The temporarily named Rossland School has seen an exodus of Grade nine students in its first year of operation as a K-9 facility.

  • Sep. 27, 2013 7:00 a.m.

By Jim Holtz

The temporarily named Rossland School has seen an exodus of Grade nine students in its first year of operation as a K-9 facility.

Although final enrolment numbers are not in yet, Rossland School principal Karen Lavender said the new public school is down about 15 Grade 9 students from where it was last year.

Some students have opted to go J.L. Crowe Secondary in Trail while others have been lost to the Seven Summits Centre for Learning.

School District 20 board of trustees chair Darrell Ganzert the drop was a concern, but he wasn’t surprised by some students and parents opting to go to Trail.

With the Ministry of Education intent on encouraging more choice for students and parents as part of its Education Plan, there is more movement inherent in the system, he said.

“You know, the way the Ministry works these days,” Ganzert said, “children and parents have a lot more freedom then they ever had before to choose; that’s just what they are doing.

“They’re making a choice for themselves and the school district will make sure that exercising that choice will take place in the future, but it is a concern.”

Ganzert said J L Crowe offered more options and choices for students, and some parents felt since Rossland students would all be going to Trail in Grade 10 anyway, they would just as soon transfer now.

“One other comment from one parent is that her son plays hockey with kids in Trail and just sees it as an opportunity to be in that school one year earlier and allow those friendships to develop,” he said.

The high school in Trail, however, has also lost some Grade 10, 11 and 12 students to Seven Summits, Ganzert said.

“Some parents simply did not see their children going down to Crowe at all, and so some (Grade 10, 11 and 12) students will be going to the Seven Summits school,” he explained.

Some of the students who wanted to participate in the Red Mountain Academies—for downhill racing, free skiing, Nordic and snowboarding—had to attend Seven Summits.

Despite the change in enrollment, Ganzert said school staff in Rossland will not be affected.

“Generally, our district does not alter staffing at this point in time,” he said. “We will carry on with our staffing level until at least the end of the semester.”

There might be some staffing changes at that point, Ganzert predicted.

“My understanding is that we have had to add staffing at the Crowe High, but we have not had to reduce staffing in Rossland.”

A school with no name

There is still no new name for the former Rossland Secondary School, but that hasn’t dampened the enthusiasm of Lavender or her staff for the new configuration of the K-9 school.

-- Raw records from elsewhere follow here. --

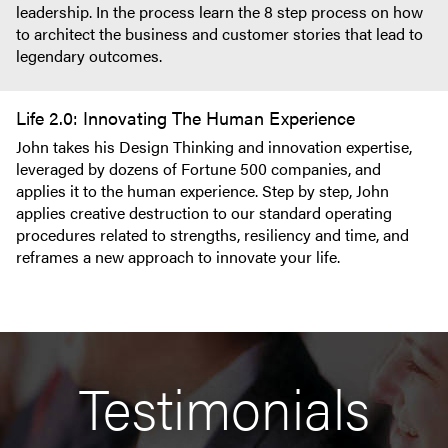
leadership. In the process learn the 8 step process on how
to architect the business and customer stories that lead to
legendary outcomes.
Life 2.0: Innovating The Human Experience
John takes his Design Thinking and innovation expertise,
leveraged by dozens of Fortune 500 companies, and
applies it to the human experience. Step by step, John
applies creative destruction to our standard operating
procedures related to strengths, resiliency and time, and
reframes a new approach to innovate your life.
Testimonials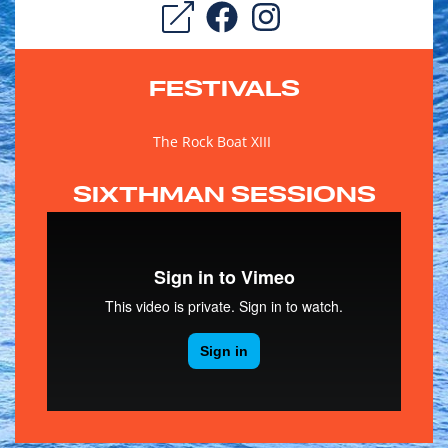
FESTIVALS
The Rock Boat XIII
SIXTHMAN SESSIONS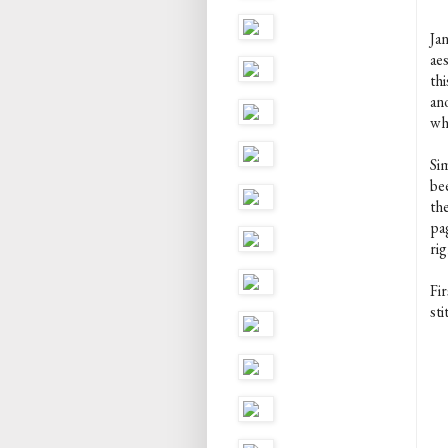
Ja
aes
thi
ano
wh
Si
be
th
pa
rig
Fir
sti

“Our staff always puts kids first,” Lavender said, “and when I go out into the hall, I see kids with smiles on their faces. That says a lot.”

Children in kindergarten and up to Grade 5 at MacLean Elementary School have been taking their classes at the former high school, along with grades six to nine already at the school. Around 420 students are estimated to be enrolled in the school this year.

Take a bus

Ganzert said parental concerns about bussing at Rossland School are being addressed.

As of Monday, Sept. 23, a new bussing schedule that allows students more time to board busses after school has been created and is available on line at the SD20 website (http://www.sd20.bc.ca/district-news/items/id-2013-2014-rss-to-jlc-school-bus-information.html).

“That was something we heard loud and clear and so changes have been made,” said Ganzert. “A slightly more relaxed schedule has been adopted to give the children a little more time.”